Friday 21st October 2016                 Change text size:

Europe urged to develop ambitious energy efficiency retrofit plans

building site by Elliot Brown via flickr

European countries must quickly develop more ambitious plans for retrofitting buildings with energy efficiency measures, according to campaigners and a leading international council.

With just six months left until EU nations must deliver their national renovation strategies, the Renovate Europe campaign and the World Green Building Council’s Europe Regional Network are urging governments to put forward ambitious strategies that they say will help lower energy bills and secure investment in jobs and growth. 

As part of The Energy Efficiency Directive, every EU member state must publish a long-term plan for renovating their building stock to be more energy efficient by 30 April next year.

James Drinkwater, senior policy advisor of the Europe Regional Network, says, “Governments around Europe cannot afford to miss the chance to improve their economies and the lives of those who live, learn and work in Europe’s buildings. They must seize the opportunity.”

The network says that encouraging investment in the energy efficiency sector that could produce as many as two million jobs. They say that the industry is in a position where it could deliver instant success, but say long-term confidence is needed.

They also add that ambitious retrofitting strategies are essential if the EU is to meet its long-term targets in efforts to prevent climate change. The EU has set a target of saving 20% of its projected 2020 energy consumption through improvements in energy efficiency.

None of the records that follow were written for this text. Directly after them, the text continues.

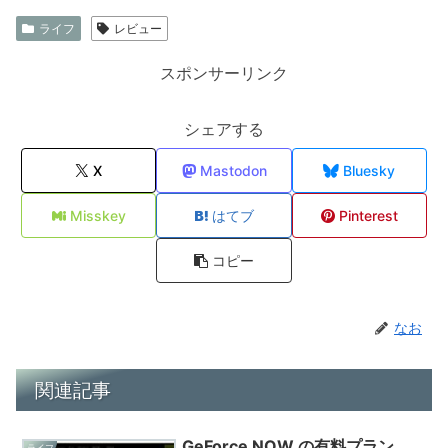
ライフ
レビュー
スポンサーリンク
シェアする
X
Mastodon
Bluesky
Misskey
はてブ
Pinterest
コピー
なお
関連記事
GeForce NOW の有料プラン
ライフ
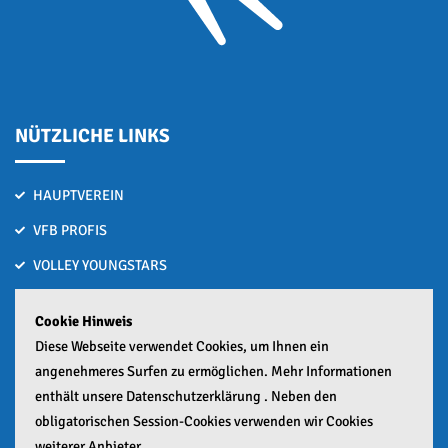
NÜTZLICHE LINKS
HAUPTVEREIN
VFB PROFIS
VOLLEY YOUNGSTARS
VOLLEYBALL MACHT SCHULE
Cookie Hinweis
Bronze nach Hitzeschlacht bei den Deutschen U15-Beachvolleyball
Diese Webseite verwendet Cookies, um Ihnen ein
Meisterschaften
angenehmeres Surfen zu ermöglichen. Mehr Informationen
01. Juli 2026
enthält unsere Datenschutzerklärung . Neben den
obligatorischen Session-Cookies verwenden wir Cookies
Zwei Häfler lösen Ticket zur Deutschen Meisterschaft
weiterer Anbieter.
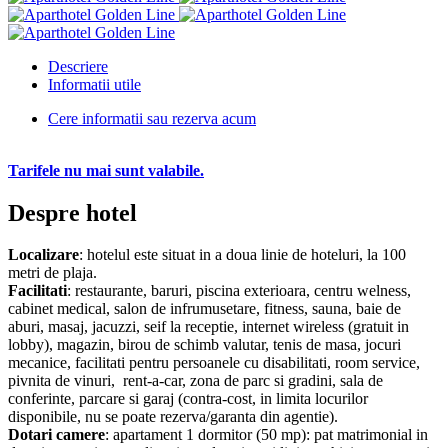
Descriere
Informatii utile
Cere informatii sau rezerva acum
Tarifele nu mai sunt valabile.
Despre hotel
Localizare
: hotelul este situat in a doua linie de hoteluri, la 100
metri de plaja.
Facilitati
: restaurante, baruri, piscina exterioara, centru welness,
cabinet medical, salon de infrumusetare, fitness, sauna, baie de
aburi, masaj, jacuzzi, seif la receptie, internet wireless (gratuit in
lobby), magazin, birou de schimb valutar, tenis de masa, jocuri
mecanice, facilitati pentru persoanele cu disabilitati, room service,
pivnita de vinuri, rent-a-car, zona de parc si gradini, sala de
conferinte, parcare si garaj (contra-cost, in limita locurilor
disponibile, nu se poate rezerva/garanta din agentie).
Dotari camere
: apartament 1 dormitor (50 mp): pat matrimonial in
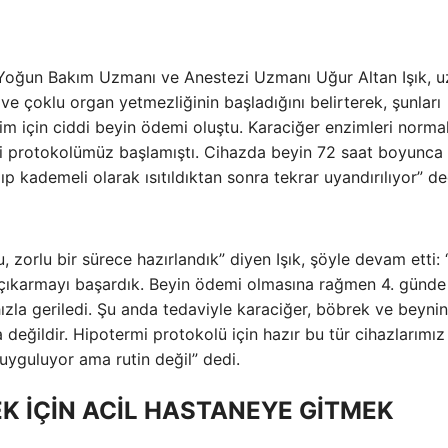
n Yoğun Bakım Uzmanı ve Anestezi Uzmanı Uğur Altan Işık, 
e çoklu organ yetmezliğinin başladığını belirterek, şunları
im için ciddi beyin ödemi oluştu. Karaciğer enzimleri norma
rmi protokolümüz başlamıştı. Cihazda beyin 72 saat boyunca
p kademeli olarak ısıtıldıktan sonra tekrar uyandırılıyor” de
 zorlu bir sürece hazırlandık” diyen Işık, şöyle devam etti: 
çıkarmayı başardık. Beyin ödemi olmasına rağmen 4. günde 
ızla geriledi. Şu anda tedaviyle karaciğer, böbrek ve beynin
a değildir. Hipotermi protokolü için hazır bu tür cihazlarımız
uyguluyor ama rutin değil” dedi.
K İÇİN ACİL HASTANEYE GİTMEK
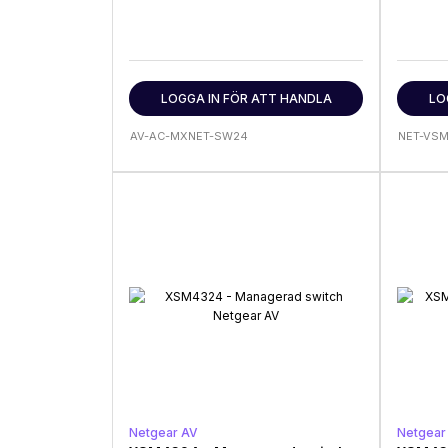
LOGGA IN FÖR ATT HANDLA
LO
AV-AC-MXNET-SW24
NET-VS
Netgear AV
Netgear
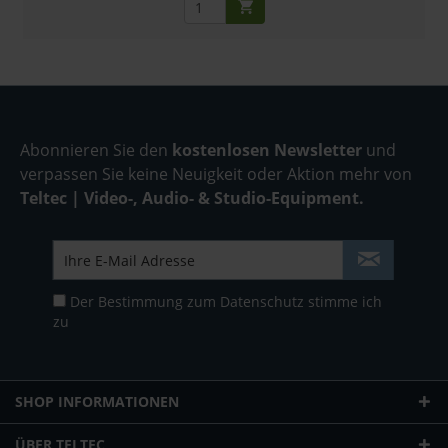
Abonnieren Sie den
kostenlosen Newsletter
und
verpassen Sie keine Neuigkeit oder Aktion mehr von
Teltec | Video-, Audio- & Studio-Equipment.
Der Bestimmung zum
Datenschutz
stimme ich
zu
SHOP INFORMATIONEN
ÜBER TELTEC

However, there are many other supposed benefits to increasing energy efficiency in our buildings. In September, the World Green Building Week 2013 highlighted how living and working in sustainable buildings could be better for our health.

Paul King, chief executive of the UK Green Building Council, said at the time, “We often hear about the environmental and financial benefits of green buildings, but less attention is paid to the impact on those who live and work in them.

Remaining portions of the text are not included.